MATERIAL SHOWN:
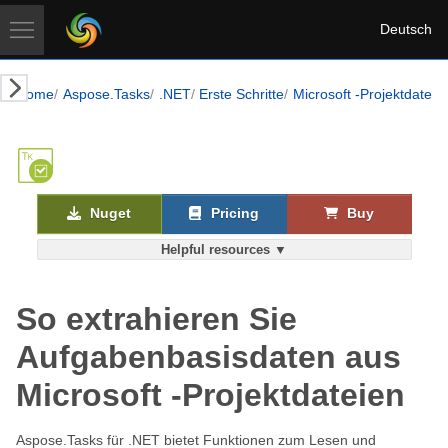
Deutsch
Home
Aspose.Tasks
.NET
Erste Schritte
Microsoft -Projektdate
Nuget
Pricing
Buy
Helpful resources ▼
So extrahieren Sie
Aufgabenbasisdaten aus
Microsoft -Projektdateien
Aspose.Tasks für .NET bietet Funktionen zum Lesen und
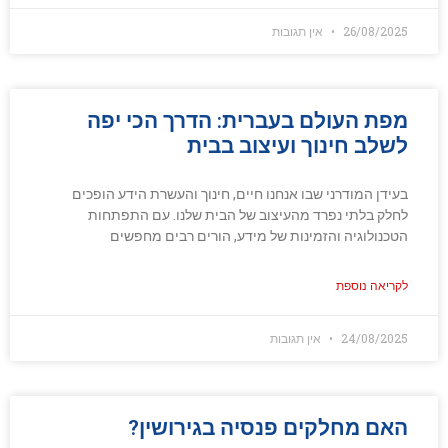
26/08/2025
אין תגובות
מפת העולם בעברית: הדרך הכי יפה
לשלב חינוך ועיצוב בבית
בעידן המודרני שבו אנחנו חיים, חינוך והעשרת הידע הופכים
לחלק בלתי נפרד מהעיצוב של הבית שלנו. עם התפתחות
הטכנולוגיה והזמינות של מידע, הורים רבים מחפשים
לקריאה נוספת
24/08/2025
אין תגובות
האם מחלקים פנסיה בגירושין?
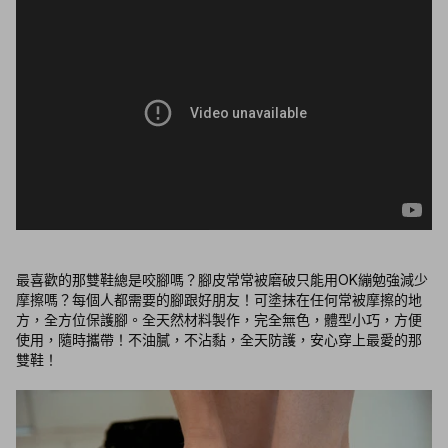
最喜歡的那雙鞋總是咬腳嗎？腳皮常常被磨破只能用OK繃勉強減少
摩擦嗎？每個人都需要的腳跟好朋友！可塗抹在任何常被摩擦的地
方，全方位保護腳。全天然材料製作，完全無色，體型小巧，方便
使用，隨時攜帶！不油膩，不沾黏，全天防護，安心穿上最愛的那
雙鞋！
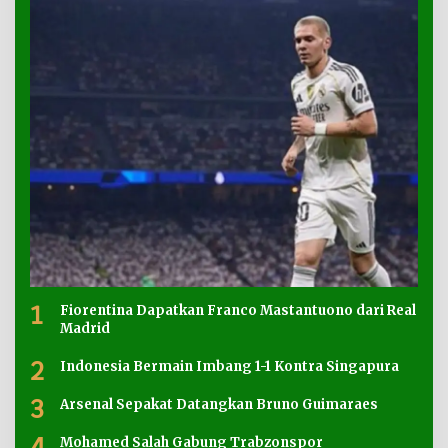
1
Fiorentina Dapatkan Franco Mastantuono dari Real
Madrid
2
Indonesia Bermain Imbang 1-1 Kontra Singapura
3
Arsenal Sepakat Datangkan Bruno Guimaraes
4
Mohamed Salah Gabung Trabzonspor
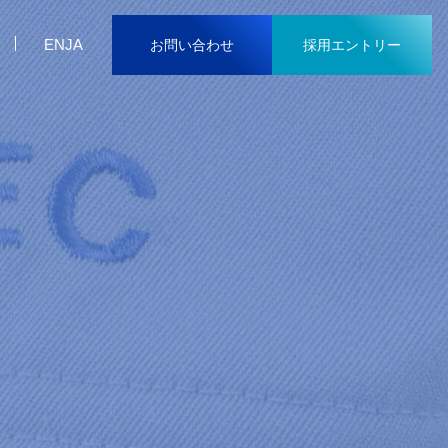
EN
JA
お問い合わせ
採用エントリー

EXERCISE DIRECTIONS: Could you work out how many lines in the material contain the word "Microsoft"? Reply with the number only.

ANSWER FOR THIS EXERCISE: 2